The unmagic was terrible enough when it touched the ground she walked across. But this was inside her, not to be turned away from, never to be escaped. It burned and cut through her vitals. She thought she had no more heart to beat, no more lungs to pump air.
She could hear the cat man’s soft laughter. “You do not fight against me at all. Do you wish for death, then?”
And the hound found it in herself to spit and stiffen and to feel that she still had a body, though she did not know how. It took her another moment to find her magic and to pull it around herself like a cloak. It was not enough.
As she expected, the cat man’s unmagic burned through.
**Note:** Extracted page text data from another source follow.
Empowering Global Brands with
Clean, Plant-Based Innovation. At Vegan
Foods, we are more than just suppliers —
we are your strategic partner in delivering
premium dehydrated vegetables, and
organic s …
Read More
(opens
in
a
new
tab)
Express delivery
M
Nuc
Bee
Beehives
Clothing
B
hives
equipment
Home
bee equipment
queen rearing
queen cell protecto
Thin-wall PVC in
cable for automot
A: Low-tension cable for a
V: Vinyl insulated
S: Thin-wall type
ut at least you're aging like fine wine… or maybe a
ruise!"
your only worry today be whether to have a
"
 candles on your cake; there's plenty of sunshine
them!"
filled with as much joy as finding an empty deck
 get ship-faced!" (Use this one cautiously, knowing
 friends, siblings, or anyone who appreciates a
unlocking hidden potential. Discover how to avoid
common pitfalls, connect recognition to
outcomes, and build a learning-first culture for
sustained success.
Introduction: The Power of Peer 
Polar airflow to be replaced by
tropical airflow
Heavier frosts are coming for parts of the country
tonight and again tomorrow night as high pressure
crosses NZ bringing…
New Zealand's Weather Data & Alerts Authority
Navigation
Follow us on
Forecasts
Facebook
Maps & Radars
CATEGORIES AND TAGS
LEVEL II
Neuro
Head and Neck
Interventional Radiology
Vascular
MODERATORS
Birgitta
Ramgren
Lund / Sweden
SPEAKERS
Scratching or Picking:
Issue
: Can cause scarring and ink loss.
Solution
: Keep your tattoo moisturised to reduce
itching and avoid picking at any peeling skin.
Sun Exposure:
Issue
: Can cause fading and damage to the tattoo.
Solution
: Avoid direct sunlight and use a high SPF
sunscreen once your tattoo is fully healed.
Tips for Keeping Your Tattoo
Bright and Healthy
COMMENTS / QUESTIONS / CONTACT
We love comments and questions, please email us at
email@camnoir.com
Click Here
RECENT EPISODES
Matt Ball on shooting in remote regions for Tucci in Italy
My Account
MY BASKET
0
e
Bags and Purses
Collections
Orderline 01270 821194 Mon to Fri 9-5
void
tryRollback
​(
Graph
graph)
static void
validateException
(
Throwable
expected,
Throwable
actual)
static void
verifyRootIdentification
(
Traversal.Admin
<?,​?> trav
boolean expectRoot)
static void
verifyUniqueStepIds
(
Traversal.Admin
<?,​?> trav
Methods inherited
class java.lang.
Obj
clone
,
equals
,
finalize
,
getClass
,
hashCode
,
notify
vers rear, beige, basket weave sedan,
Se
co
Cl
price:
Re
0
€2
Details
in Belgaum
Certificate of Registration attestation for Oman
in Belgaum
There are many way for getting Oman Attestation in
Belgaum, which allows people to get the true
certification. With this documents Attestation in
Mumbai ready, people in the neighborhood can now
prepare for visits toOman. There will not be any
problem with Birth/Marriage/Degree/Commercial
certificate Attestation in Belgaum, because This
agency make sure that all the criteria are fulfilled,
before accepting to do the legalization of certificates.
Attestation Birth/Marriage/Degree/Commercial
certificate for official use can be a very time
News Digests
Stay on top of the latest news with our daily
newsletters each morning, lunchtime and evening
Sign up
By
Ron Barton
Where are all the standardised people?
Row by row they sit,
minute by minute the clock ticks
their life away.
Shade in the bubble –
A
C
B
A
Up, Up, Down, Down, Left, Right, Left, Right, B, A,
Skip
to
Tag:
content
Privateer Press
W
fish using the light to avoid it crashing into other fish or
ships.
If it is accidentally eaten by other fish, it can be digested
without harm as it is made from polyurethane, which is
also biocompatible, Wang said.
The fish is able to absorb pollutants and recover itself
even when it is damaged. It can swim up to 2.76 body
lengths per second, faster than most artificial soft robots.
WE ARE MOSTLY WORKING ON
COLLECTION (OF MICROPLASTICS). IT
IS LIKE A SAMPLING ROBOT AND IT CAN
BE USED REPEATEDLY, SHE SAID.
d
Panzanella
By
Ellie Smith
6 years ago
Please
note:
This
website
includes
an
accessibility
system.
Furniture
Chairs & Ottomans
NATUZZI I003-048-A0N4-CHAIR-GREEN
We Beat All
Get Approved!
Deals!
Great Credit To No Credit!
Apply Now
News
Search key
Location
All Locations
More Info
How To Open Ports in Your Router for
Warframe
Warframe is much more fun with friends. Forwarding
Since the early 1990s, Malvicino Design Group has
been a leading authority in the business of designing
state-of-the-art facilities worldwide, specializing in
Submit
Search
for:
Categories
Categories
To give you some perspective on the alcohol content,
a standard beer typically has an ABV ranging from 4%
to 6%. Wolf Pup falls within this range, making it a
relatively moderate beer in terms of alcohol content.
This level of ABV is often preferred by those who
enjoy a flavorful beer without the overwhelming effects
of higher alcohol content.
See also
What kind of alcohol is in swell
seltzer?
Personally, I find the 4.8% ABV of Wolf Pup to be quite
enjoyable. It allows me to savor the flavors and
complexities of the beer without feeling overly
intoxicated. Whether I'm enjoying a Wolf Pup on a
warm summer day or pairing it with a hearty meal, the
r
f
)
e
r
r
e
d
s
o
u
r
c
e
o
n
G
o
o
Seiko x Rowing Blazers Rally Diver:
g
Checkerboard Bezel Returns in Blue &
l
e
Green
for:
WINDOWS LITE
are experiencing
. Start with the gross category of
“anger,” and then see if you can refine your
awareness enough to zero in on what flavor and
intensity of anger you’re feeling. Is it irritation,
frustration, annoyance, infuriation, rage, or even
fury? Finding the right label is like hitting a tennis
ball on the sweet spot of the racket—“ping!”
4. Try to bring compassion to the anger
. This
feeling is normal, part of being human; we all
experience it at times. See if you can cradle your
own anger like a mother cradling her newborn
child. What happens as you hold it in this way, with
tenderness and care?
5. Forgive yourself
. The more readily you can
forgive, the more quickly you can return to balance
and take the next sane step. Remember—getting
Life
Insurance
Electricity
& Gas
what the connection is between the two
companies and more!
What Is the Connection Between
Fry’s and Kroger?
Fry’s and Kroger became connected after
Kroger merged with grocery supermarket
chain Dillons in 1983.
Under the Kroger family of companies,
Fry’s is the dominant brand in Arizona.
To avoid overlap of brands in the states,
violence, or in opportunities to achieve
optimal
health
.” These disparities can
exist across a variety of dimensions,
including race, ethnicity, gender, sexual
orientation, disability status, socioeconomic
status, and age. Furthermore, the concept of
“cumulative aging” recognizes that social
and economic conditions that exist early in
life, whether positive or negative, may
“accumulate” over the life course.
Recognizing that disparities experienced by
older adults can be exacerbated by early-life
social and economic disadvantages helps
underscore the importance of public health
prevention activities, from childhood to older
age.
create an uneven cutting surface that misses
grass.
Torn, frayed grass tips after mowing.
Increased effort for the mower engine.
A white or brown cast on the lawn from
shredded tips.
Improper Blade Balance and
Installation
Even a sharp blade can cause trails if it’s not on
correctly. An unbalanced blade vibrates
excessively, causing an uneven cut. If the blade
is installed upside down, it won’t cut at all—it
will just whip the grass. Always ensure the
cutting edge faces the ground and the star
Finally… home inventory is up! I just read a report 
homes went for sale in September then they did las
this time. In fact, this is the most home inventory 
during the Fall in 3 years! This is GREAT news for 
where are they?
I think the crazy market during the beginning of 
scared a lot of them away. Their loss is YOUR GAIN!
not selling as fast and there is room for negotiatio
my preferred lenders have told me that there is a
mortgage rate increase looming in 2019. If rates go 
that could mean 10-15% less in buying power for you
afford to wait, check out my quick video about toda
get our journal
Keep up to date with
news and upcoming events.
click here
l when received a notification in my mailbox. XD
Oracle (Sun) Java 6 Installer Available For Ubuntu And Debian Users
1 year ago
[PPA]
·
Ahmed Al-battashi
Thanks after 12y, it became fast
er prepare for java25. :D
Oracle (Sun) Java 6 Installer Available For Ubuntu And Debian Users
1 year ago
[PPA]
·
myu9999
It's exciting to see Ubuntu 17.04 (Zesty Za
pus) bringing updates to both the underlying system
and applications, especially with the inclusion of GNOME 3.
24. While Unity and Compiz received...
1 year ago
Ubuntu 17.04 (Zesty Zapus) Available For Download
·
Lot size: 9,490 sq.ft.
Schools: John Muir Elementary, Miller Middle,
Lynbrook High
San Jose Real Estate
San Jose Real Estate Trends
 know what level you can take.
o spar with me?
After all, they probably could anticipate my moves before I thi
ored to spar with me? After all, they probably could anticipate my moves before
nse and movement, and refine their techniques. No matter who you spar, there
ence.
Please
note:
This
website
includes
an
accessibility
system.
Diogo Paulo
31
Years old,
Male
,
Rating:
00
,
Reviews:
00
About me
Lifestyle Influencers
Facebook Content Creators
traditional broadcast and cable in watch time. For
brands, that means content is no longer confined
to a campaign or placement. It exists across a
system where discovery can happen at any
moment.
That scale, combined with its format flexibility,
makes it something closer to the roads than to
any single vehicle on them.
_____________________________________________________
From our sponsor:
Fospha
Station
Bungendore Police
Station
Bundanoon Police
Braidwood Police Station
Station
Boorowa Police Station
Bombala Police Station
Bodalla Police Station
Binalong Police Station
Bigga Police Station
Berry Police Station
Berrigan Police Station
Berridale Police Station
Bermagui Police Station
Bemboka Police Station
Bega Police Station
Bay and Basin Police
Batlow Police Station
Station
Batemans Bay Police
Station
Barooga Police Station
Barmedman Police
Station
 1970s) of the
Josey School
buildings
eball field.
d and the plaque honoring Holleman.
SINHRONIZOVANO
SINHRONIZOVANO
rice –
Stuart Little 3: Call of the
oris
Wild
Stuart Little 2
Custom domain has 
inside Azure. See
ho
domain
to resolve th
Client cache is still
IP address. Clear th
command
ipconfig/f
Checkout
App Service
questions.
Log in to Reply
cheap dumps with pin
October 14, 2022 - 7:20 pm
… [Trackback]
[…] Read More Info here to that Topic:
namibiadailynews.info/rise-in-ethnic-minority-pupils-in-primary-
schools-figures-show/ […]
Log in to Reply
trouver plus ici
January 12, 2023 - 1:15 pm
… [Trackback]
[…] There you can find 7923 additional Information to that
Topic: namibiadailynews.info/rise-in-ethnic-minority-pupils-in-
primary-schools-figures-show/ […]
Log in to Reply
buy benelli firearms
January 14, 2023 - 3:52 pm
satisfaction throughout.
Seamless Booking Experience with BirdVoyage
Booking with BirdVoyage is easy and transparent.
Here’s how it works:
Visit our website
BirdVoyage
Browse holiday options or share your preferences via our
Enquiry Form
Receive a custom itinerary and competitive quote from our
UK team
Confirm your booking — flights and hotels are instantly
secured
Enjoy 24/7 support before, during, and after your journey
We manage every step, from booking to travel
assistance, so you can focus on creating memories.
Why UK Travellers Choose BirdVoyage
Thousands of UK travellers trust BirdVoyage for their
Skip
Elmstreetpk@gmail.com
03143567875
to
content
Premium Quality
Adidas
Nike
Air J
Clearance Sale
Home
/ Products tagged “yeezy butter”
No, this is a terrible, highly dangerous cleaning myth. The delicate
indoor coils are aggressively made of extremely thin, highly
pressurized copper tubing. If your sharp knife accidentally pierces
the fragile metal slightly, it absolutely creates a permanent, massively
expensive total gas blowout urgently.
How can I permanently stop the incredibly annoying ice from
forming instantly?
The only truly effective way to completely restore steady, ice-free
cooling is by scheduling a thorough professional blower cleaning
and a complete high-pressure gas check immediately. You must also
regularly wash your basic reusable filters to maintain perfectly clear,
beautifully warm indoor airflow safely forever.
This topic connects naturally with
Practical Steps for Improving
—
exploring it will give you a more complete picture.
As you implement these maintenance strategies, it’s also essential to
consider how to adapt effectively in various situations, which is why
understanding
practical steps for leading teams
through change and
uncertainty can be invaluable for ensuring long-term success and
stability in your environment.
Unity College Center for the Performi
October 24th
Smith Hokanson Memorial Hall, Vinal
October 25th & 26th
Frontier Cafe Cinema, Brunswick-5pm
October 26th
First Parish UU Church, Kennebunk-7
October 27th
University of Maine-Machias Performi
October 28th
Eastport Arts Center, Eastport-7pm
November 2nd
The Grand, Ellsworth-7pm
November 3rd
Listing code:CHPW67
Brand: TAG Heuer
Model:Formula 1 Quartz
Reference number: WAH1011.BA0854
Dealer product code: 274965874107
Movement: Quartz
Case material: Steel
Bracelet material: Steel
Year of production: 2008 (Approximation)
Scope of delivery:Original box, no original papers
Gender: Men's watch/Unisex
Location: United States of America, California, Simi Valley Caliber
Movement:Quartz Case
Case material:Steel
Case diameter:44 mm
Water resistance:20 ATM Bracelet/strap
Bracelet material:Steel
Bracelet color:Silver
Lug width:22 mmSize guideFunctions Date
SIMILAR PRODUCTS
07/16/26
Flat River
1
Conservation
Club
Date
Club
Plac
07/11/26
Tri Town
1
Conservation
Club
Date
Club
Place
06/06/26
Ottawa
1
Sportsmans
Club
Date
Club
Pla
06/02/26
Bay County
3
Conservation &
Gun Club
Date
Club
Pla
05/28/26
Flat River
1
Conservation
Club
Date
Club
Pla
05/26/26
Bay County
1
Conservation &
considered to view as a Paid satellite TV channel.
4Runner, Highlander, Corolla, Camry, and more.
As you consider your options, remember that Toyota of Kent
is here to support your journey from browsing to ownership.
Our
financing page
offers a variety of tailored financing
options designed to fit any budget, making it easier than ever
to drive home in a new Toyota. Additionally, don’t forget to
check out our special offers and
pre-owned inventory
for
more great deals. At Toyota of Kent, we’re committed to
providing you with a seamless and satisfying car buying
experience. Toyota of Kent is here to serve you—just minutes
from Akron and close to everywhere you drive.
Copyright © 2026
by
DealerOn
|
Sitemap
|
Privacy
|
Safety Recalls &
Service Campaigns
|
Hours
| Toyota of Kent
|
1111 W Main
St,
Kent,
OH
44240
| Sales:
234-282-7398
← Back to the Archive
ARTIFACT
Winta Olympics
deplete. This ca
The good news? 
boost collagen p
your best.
She pulled up her magic once more. This time she did not use it as a defense, but pressed it into the cat man. As she did so, she thought of all the moments that had made her life precious and sharp with joy.
Her first hunt.
Her first coupling with her mate.
The birth of her daughter.
The first sight of the princess.
The smell of the bear in the cave.
The wild man’s gap in time.
Her new body.
Her own magic.
And now this.
Even this pain was life. She savored it, and pressed that feeling against the cat man.
This was her magic, and she poured it into him until he drowned in it. It had been so long since he felt true magic, and even then it had not been magic like this.
As she touched him, she saw also his plans for the future. To go south, to conquer animals and humans there, then to return north when he had enough unmagic to finish the destruction completely. It was not only this kingdom that he had threatened. His plan had been an ambitious one, almost like a man’s.
The hound drained him of all memories, of all hatred, of all he had been.
Then he was a cat again. The creature in her arms gasped and choked, but there was still some life in it.
The hound was nearly drained herself. She knew it would take all of her magic to finish him. When she was done, she would no longer be able to change between forms. She did not think about it but simply let the magic drain out of her.
And as she did so, she changed once more into a human woman, still in her filthy gown. She was only partly surprised that in her deepest self she was now human.
The cat shivered once as the last of Chala’s magic was pressed into him, then sagged against her.
Pulling away from him, damp with human sweat, constricted by the tight bands of fabric around her chest, Chala did not regret her choice.
The wonderful new power she had shared with Richon, to change freely from animal to human, had not lasted long, after all. And now she had given it up, not for him or his kingdom, but for the future world that would have been threatened by the cat man’s continued existence.
To no longer be a hound, that was a loss she would have to come to accept. But to never be human again, to lose Richon, to return to what she had been—she could never have come to accept that.